[Task brief]
Your answer must be an exact copy of the records below, with no pictures in it.

Stored dataset items
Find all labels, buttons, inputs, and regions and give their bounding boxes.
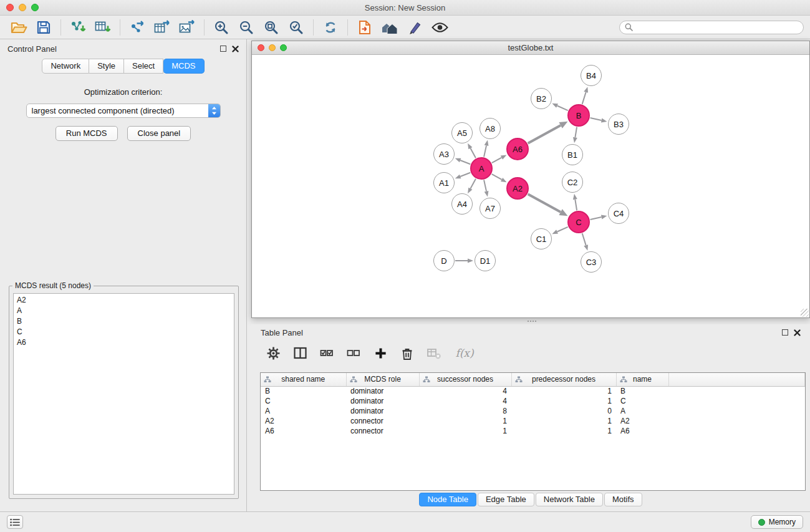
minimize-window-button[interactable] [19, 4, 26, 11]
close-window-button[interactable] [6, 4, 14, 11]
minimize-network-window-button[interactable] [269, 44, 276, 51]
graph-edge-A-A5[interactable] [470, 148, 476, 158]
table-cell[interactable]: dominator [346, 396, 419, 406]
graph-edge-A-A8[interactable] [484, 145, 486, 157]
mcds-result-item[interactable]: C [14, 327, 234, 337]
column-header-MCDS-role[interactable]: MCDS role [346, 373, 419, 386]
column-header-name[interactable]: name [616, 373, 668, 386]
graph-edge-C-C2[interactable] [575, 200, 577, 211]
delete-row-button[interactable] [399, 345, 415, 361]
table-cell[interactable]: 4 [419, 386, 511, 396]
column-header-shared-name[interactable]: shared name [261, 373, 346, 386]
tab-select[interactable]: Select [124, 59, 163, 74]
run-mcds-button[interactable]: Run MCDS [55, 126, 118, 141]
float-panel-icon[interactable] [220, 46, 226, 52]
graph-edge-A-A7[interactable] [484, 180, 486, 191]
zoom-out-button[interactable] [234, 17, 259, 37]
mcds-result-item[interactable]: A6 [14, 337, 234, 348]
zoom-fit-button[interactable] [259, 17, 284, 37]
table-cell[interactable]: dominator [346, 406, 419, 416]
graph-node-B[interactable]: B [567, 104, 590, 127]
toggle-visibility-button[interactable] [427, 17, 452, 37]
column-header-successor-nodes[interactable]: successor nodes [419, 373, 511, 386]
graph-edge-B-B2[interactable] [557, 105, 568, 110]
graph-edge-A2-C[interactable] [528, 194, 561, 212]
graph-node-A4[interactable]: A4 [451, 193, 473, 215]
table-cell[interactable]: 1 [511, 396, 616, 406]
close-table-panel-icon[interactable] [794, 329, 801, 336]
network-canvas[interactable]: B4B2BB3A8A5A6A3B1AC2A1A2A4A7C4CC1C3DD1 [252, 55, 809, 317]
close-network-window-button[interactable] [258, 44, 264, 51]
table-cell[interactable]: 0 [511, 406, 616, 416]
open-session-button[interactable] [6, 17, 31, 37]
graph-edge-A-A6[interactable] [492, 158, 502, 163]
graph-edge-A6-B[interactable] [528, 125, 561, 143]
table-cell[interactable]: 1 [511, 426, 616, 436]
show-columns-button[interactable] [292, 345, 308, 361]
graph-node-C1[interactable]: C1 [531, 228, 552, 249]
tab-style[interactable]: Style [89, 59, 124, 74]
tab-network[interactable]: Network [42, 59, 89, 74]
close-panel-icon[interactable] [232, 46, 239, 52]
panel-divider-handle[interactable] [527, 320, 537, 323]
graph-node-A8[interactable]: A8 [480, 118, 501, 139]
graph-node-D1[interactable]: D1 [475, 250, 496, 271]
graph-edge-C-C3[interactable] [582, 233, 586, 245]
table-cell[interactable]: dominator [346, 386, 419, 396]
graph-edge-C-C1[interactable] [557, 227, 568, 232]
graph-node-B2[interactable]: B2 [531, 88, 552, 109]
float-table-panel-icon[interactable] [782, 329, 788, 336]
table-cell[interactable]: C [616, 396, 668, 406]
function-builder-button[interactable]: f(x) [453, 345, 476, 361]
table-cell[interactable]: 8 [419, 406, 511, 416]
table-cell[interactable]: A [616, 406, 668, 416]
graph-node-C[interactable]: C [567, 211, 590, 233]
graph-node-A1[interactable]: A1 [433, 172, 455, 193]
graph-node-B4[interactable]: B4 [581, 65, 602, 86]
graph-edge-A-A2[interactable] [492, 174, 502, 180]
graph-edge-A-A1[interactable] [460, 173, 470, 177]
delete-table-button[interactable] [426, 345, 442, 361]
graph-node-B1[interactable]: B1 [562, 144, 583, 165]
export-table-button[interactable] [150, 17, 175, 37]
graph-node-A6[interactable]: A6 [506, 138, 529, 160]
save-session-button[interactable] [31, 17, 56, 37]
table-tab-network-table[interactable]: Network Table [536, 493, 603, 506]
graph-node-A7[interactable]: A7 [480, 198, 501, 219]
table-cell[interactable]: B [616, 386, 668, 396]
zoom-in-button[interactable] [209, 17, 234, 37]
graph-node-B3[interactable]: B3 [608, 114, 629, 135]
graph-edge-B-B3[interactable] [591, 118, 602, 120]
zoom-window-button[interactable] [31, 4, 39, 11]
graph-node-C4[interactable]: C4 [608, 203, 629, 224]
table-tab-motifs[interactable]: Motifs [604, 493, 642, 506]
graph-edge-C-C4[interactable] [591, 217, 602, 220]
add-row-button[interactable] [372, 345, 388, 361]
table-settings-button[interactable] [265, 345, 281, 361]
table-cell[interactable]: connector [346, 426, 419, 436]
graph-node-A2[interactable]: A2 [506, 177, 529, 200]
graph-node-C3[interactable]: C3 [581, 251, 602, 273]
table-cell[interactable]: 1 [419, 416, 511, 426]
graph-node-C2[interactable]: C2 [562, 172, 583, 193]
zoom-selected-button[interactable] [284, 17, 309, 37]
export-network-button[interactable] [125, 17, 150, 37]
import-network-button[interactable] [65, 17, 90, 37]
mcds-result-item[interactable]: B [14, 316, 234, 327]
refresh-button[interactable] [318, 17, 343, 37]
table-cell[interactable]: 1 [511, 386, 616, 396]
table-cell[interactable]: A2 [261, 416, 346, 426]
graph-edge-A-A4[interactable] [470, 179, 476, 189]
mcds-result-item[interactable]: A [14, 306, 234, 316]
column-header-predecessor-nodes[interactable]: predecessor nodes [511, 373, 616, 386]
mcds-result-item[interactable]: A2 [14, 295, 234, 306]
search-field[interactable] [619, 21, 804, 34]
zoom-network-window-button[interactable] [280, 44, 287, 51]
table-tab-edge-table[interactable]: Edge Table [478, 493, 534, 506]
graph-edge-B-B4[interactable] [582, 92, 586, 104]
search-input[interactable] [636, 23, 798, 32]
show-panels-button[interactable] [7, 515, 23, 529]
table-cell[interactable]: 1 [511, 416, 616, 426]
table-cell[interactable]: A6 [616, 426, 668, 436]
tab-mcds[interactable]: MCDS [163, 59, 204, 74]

[Answer box]
Find all labels, buttons, inputs, and regions and give their bounding boxes.
minimize-window-button[interactable] [19, 4, 26, 11]
close-window-button[interactable] [6, 4, 14, 11]
minimize-network-window-button[interactable] [269, 44, 276, 51]
graph-edge-A-A5[interactable] [470, 148, 476, 158]
table-cell[interactable]: dominator [346, 396, 419, 406]
graph-edge-A-A8[interactable] [484, 145, 486, 157]
mcds-result-item[interactable]: C [14, 327, 234, 337]
column-header-MCDS-role[interactable]: MCDS role [346, 373, 419, 386]
column-header-name[interactable]: name [616, 373, 668, 386]
graph-edge-C-C2[interactable] [575, 200, 577, 211]
delete-row-button[interactable] [399, 345, 415, 361]
table-cell[interactable]: 4 [419, 386, 511, 396]
column-header-shared-name[interactable]: shared name [261, 373, 346, 386]
tab-select[interactable]: Select [124, 59, 163, 74]
run-mcds-button[interactable]: Run MCDS [55, 126, 118, 141]
float-panel-icon[interactable] [220, 46, 226, 52]
graph-edge-A-A7[interactable] [484, 180, 486, 191]
zoom-out-button[interactable] [234, 17, 259, 37]
mcds-result-item[interactable]: A6 [14, 337, 234, 348]
zoom-fit-button[interactable] [259, 17, 284, 37]
table-cell[interactable]: dominator [346, 406, 419, 416]
graph-node-B[interactable]: B [567, 104, 590, 127]
toggle-visibility-button[interactable] [427, 17, 452, 37]
column-header-successor-nodes[interactable]: successor nodes [419, 373, 511, 386]
graph-edge-B-B2[interactable] [557, 105, 568, 110]
graph-edge-A2-C[interactable] [528, 194, 561, 212]
graph-node-A4[interactable]: A4 [451, 193, 473, 215]
table-cell[interactable]: 1 [511, 396, 616, 406]
close-table-panel-icon[interactable] [794, 329, 801, 336]
network-canvas[interactable]: B4B2BB3A8A5A6A3B1AC2A1A2A4A7C4CC1C3DD1 [252, 55, 809, 317]
close-network-window-button[interactable] [258, 44, 264, 51]
table-cell[interactable]: 0 [511, 406, 616, 416]
open-session-button[interactable] [6, 17, 31, 37]
graph-edge-A-A6[interactable] [492, 158, 502, 163]
graph-edge-A6-B[interactable] [528, 125, 561, 143]
table-cell[interactable]: 1 [511, 426, 616, 436]
show-columns-button[interactable] [292, 345, 308, 361]
graph-node-C1[interactable]: C1 [531, 228, 552, 249]
tab-style[interactable]: Style [89, 59, 124, 74]
tab-network[interactable]: Network [42, 59, 89, 74]
close-panel-icon[interactable] [232, 46, 239, 52]
panel-divider-handle[interactable] [527, 320, 537, 323]
graph-node-A8[interactable]: A8 [480, 118, 501, 139]
graph-node-D1[interactable]: D1 [475, 250, 496, 271]
graph-edge-C-C3[interactable] [582, 233, 586, 245]
table-cell[interactable]: dominator [346, 386, 419, 396]
graph-edge-C-C1[interactable] [557, 227, 568, 232]
graph-node-B2[interactable]: B2 [531, 88, 552, 109]
float-table-panel-icon[interactable] [782, 329, 788, 336]
table-cell[interactable]: C [616, 396, 668, 406]
function-builder-button[interactable]: f(x) [453, 345, 476, 361]
table-cell[interactable]: 8 [419, 406, 511, 416]
table-cell[interactable]: A [616, 406, 668, 416]
graph-node-C[interactable]: C [567, 211, 590, 233]
graph-node-A1[interactable]: A1 [433, 172, 455, 193]
graph-node-B4[interactable]: B4 [581, 65, 602, 86]
graph-edge-A-A2[interactable] [492, 174, 502, 180]
graph-edge-A-A1[interactable] [460, 173, 470, 177]
delete-table-button[interactable] [426, 345, 442, 361]
graph-node-B1[interactable]: B1 [562, 144, 583, 165]
export-table-button[interactable] [150, 17, 175, 37]
graph-node-A6[interactable]: A6 [506, 138, 529, 160]
save-session-button[interactable] [31, 17, 56, 37]
table-tab-network-table[interactable]: Network Table [536, 493, 603, 506]
graph-node-A7[interactable]: A7 [480, 198, 501, 219]
table-cell[interactable]: B [616, 386, 668, 396]
zoom-in-button[interactable] [209, 17, 234, 37]
graph-node-B3[interactable]: B3 [608, 114, 629, 135]
graph-edge-B-B3[interactable] [591, 118, 602, 120]
zoom-window-button[interactable] [31, 4, 39, 11]
graph-node-C4[interactable]: C4 [608, 203, 629, 224]
table-tab-motifs[interactable]: Motifs [604, 493, 642, 506]
graph-edge-C-C4[interactable] [591, 217, 602, 220]
add-row-button[interactable] [372, 345, 388, 361]
table-settings-button[interactable] [265, 345, 281, 361]
table-cell[interactable]: connector [346, 426, 419, 436]
graph-node-A2[interactable]: A2 [506, 177, 529, 200]
graph-node-C3[interactable]: C3 [581, 251, 602, 273]
table-cell[interactable]: 1 [419, 416, 511, 426]
graph-node-C2[interactable]: C2 [562, 172, 583, 193]
zoom-selected-button[interactable] [284, 17, 309, 37]
export-network-button[interactable] [125, 17, 150, 37]
import-network-button[interactable] [65, 17, 90, 37]
mcds-result-item[interactable]: B [14, 316, 234, 327]
refresh-button[interactable] [318, 17, 343, 37]
table-cell[interactable]: 1 [511, 386, 616, 396]
table-cell[interactable]: A2 [261, 416, 346, 426]
graph-edge-A-A4[interactable] [470, 179, 476, 189]
mcds-result-item[interactable]: A [14, 306, 234, 316]
column-header-predecessor-nodes[interactable]: predecessor nodes [511, 373, 616, 386]
mcds-result-item[interactable]: A2 [14, 295, 234, 306]
search-field[interactable] [619, 21, 804, 34]
zoom-network-window-button[interactable] [280, 44, 287, 51]
table-tab-edge-table[interactable]: Edge Table [478, 493, 534, 506]
graph-edge-B-B4[interactable] [582, 92, 586, 104]
search-input[interactable] [636, 23, 798, 32]
show-panels-button[interactable] [7, 515, 23, 529]
table-cell[interactable]: 1 [511, 416, 616, 426]
table-cell[interactable]: A6 [616, 426, 668, 436]
tab-mcds[interactable]: MCDS [163, 59, 204, 74]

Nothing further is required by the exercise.